Arrow-right Camera
The Spokesman-Review Newspaper
Spokane, Washington  Est. May 19, 1883

Rice inspects secret post in S. Korea


Secretary of State Condoleezza Rice, right, is greeted by students upon her arrival in Seoul on Saturday. 
 (Associated Press / The Spokesman-Review)
Renee Schoof Knight Ridder

SEOUL, South Korea – A Black Hawk helicopter on Saturday lifted Secretary of State Condoleezza Rice to a secret command post under a mountain outside Seoul where U.S. and South Korean military operations would be directed if war ever broke out.

Rice visited Command Post Tango during a training exercise held twice a year for several thousand U.S. forces from Guam, Hawaii and the continental United States.

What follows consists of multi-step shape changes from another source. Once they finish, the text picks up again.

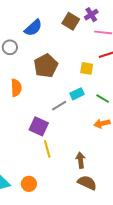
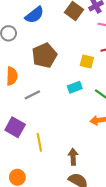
gray line: (59, 106) -> (32, 95), moved
purple square: (39, 126) -> (15, 127), moved

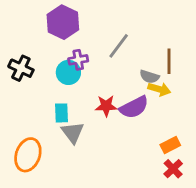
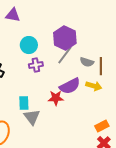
purple hexagon: (63, 22) -> (65, 38), moved
cyan circle: (68, 72) -> (29, 45), moved
gray semicircle: (149, 77) -> (87, 62), moved
purple semicircle: (134, 107) -> (70, 86), moved

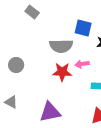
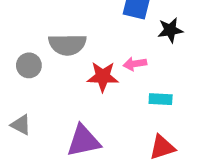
gray semicircle: (61, 46) -> (67, 45), moved

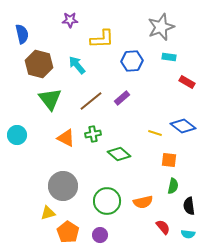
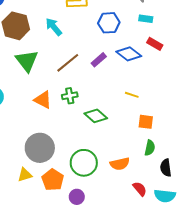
red rectangle: (187, 82) -> (155, 44), moved
blue diamond: (183, 126) -> (129, 54), moved
orange pentagon: (68, 232) -> (53, 180), moved
cyan semicircle: (188, 234) -> (165, 196), size x1.5

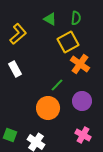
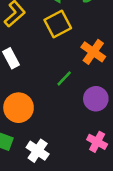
yellow square: (68, 42) -> (58, 24), moved
orange circle: (48, 108) -> (19, 108), moved

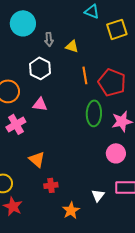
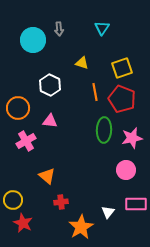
cyan triangle: (92, 11) -> (102, 28), turned 42
yellow square: (117, 29) -> (122, 68), moved
gray arrow: (49, 39) -> (59, 29), moved
orange star: (71, 210) -> (81, 227), size x1.4

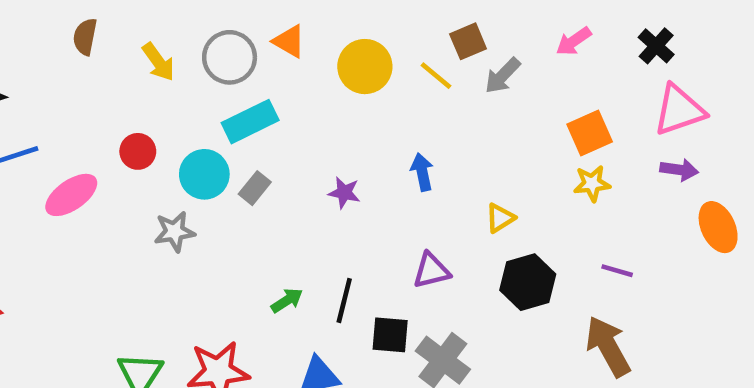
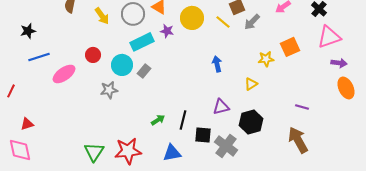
purple arrow: (679, 170) -> (339, 63), moved
yellow star: (592, 183) -> (266, 59), moved
purple star: (344, 193) -> (167, 31), moved
black hexagon: (528, 282) -> (251, 122), moved

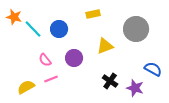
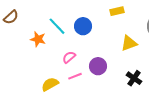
orange star: (14, 17) -> (38, 39), moved
purple circle: (74, 58) -> (98, 66), moved
pink semicircle: (45, 60) -> (69, 57), turned 88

Rice told U.S. and South Korean military personnel she wanted to thank them “for what you do here on the frontlines of freedom.” She was the most senior U.S. official ever to visit Command Post Tango, short for Theater, Air, Naval and Ground Operations.

The U.S.-South Korean alliance, she said, is “one of the bulwarks of freedom in East Asia.”

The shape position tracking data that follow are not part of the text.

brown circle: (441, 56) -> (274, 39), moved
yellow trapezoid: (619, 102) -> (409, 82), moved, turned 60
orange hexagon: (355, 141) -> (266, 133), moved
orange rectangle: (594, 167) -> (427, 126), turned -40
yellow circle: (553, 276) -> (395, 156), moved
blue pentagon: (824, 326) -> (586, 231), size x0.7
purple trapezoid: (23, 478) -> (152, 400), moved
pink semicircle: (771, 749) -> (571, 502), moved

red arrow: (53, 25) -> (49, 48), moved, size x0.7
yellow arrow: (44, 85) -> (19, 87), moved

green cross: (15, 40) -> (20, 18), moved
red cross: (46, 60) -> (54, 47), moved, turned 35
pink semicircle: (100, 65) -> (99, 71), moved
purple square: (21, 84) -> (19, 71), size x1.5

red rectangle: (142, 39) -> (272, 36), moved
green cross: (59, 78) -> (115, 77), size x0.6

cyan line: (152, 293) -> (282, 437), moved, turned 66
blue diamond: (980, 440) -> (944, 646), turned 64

Rice spoke in the communication room where Gen. Leon J. LaPorte, the four-star general who commands U.S. and South Korean forces, receives and analyzes intelligence.

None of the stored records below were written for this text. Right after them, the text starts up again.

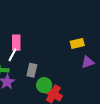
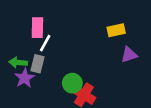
white line: (12, 55) -> (45, 43), moved
gray rectangle: (32, 70) -> (37, 64), moved

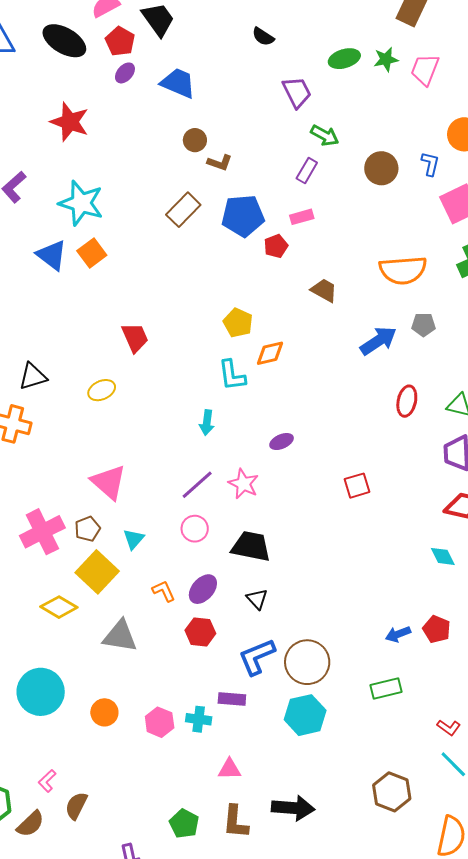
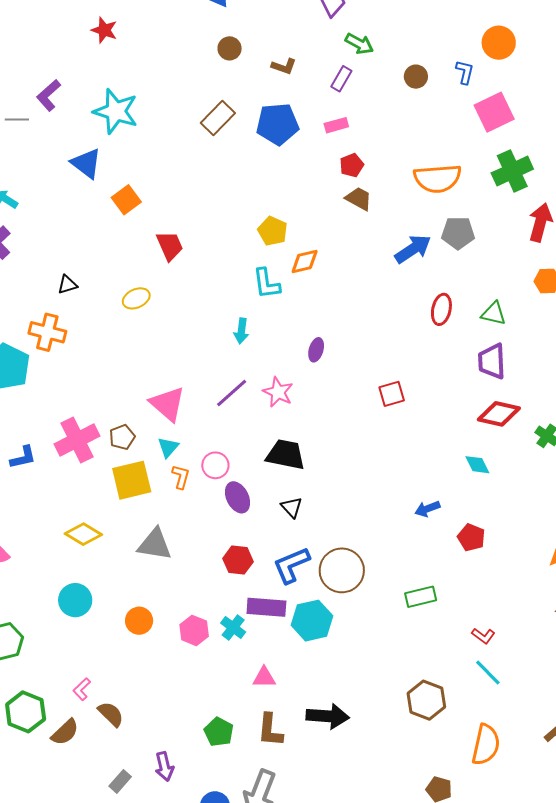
red star: (70, 122) -> (104, 30), size x0.7
brown L-shape: (220, 163) -> (284, 66), moved
brown circle: (381, 168) -> (416, 77), size x0.7
red pentagon: (276, 246) -> (352, 165), moved
orange square: (92, 253) -> (126, 200), moved
gray pentagon: (423, 325) -> (458, 233), size x1.4
black triangle: (33, 376) -> (67, 285), size x0.7
purple ellipse: (282, 442) -> (316, 350), turned -50
pink triangle: (109, 482) -> (168, 404), moved
pink circle: (195, 529) -> (215, 465), moved
yellow square: (97, 572) -> (132, 480), turned 33
purple ellipse: (203, 589) -> (238, 497), turned -68
orange L-shape: (164, 591) -> (181, 477), moved, turned 40
yellow diamond: (59, 607) -> (83, 534), moved
red hexagon: (200, 632) -> (238, 560), moved
blue arrow: (398, 634) -> (427, 509), moved
cyan circle: (41, 692) -> (75, 600), size x0.7
purple rectangle: (232, 699) -> (266, 607), size x1.4
cyan hexagon: (305, 715) -> (312, 621), moved
cyan cross: (199, 719) -> (233, 628), turned 30
brown semicircle: (76, 806) -> (111, 714), turned 108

Digital communication about the movement of military personnel throughout South Korea and on carriers at sea goes up on a multiscreen panel the military calls its “wall of knowledge.”

Col. Mary Ann Cummings said “over several hundred” (the exact number was classified) military personnel worked full time at the command post, a large series of corridors and rooms dug deep into a mountain covered with bare trees, pines and boulders. Reporters covering Rice’s visit were the first ever allowed in.

The exact location also was secret – “south of Seoul,” Cummings said – but close enough to the capital to put it in range of North Korean artillery. The De-Militarized Zone between North and South Korea is just about 30 miles from the South Korean capital.

The ongoing training exercise covers battle command, staging and moving troops and protecting, tracking and sustaining them in a war.

There are 32,500 American service personnel in South Korea – down from 37,500 last year.

Rice thanked South Koreans for their service in Iraq and Afghanistan. She also noted that some people transferred to Iraq from the joint command in South Korea had been killed.

“We know that nothing of value is ever earned without sacrifice,” she said.